Hacker News new | ask | show | jobs
by datenwolf 2090 days ago
> GPU is a very consistent device.

You'd think that, but I found all GPUs I'm using here to exhibit multimodal distribution of execution times in the FFT (this is for the cuFFT codepath). The GTX980 (not shown in the plot) and the Titan-X even have very prominent outliers. This is a figure that's going to be in the paper I'm currently writing:

https://dl.datenwolf.net/gpu_oct_benchmark_plots.pdf

I'm comparing the OCT processing execution times (with HOT caches, mind you) between a Titan-X and a GTX1080. The difference also shows up very prominently when looking at the kernel scheduling order as reported by NVPP.

1 comments

I use the averaged data of 1000 merged launches and then average the end result over a number of runs. Merging FFT calls is actually the way how I use VkFFT in Vulkan Spirit (with some other shaders between), so this benchmark is fairly close to the real life application use case. My benchmark most likely averages out multimodal distribution effects by design.
The OCT data we process comes in at about 4GSamples/s and my benchmark is for ~5ms of capture data, in the considered dataset 1D-FFT with a length of 2048 points and a block size of 128. It is not a synthetic benchmark, I'm measuring the real life application behavior here (and to eliminate the runtime behavior effects of the other parts I can flip a flag skipping over the DAQ codepath, working on allocated, but uninitialized buffers).
Small FFTs like 2048 only utilize one SM and the way they are given to the GPU may produce some fluctuations.
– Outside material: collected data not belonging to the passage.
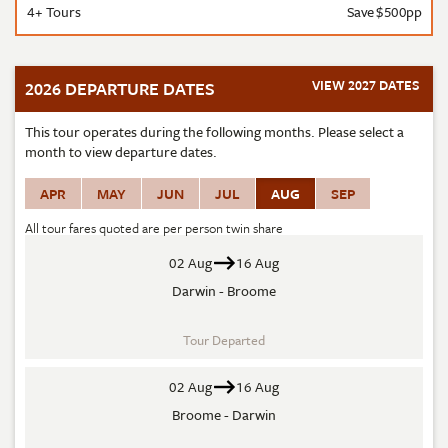
4+ Tours
Save $500pp
VIEW 2027 DATES
2026 DEPARTURE DATES
This tour operates during the following months. Please select a
month to view departure dates.
APR
MAY
JUN
JUL
AUG
SEP
All tour fares quoted are per person twin share
02 Aug
16 Aug
Darwin - Broome
Tour Departed
02 Aug
16 Aug
Broome - Darwin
It also depends on the way your code works. Synchronizations are also more impactful in this case. Do you launch a big grid that consists of multiple samples combined in a matrix or you launch each sample separately?
I'm aware of all of that. And yes, we're very synchronization dependent. However we also spent a lot of time tinkering with the launch parameter and properly interleaving all synchronization events and fences due to our demands on achieving low latency.

Find our original publication here: https://doi.org/10.1364/BOE.5.002963

Since then we improved on that. For the resampling and complex tonemapping we determined empirically that a grid of 128 threads, each processing a whole line achieves the best throughput; there's a 2D parameter space of possible launch configurations and we brute force the whole thing (so far I didn't benchmark the RTX20xx and RTX30xx GPUs, but it was consistent between the GTX690 to GTX1080). The FFT plan is what cufftPlan1d is producing for a single axis transform over a 2D array, usually 2048 point FFT, but with up to 4096 lines (well, technically whatever the maximum dimension for 3D textures is).

> Do you launch a big grid that consists of multiple samples combined in a matrix

Of course!

> or you launch each sample separately?

Of course not, that'd be stupid.

Well, most likely I won't be able to help explaining the fluctuation easily then, as you have spent a lot of time on it already. It would be cool to try VkFFT in this usage scenario at some pont in the future though - it also can do 1D FFTs of grouped in matrix sequences.
As I already mentioned over at https://www.reddit.com/r/vulkan/comments/i2ivzh/new_vulkan_f... I'm going to do that. And will let you know how it goes.
Please check out cuFFTDx - you may be able to fuse parts of your pipeline on-chip.
If it's multimodal, then averaging it out is the wrong thing to do. A histogram would be more appropriate to display the different modes.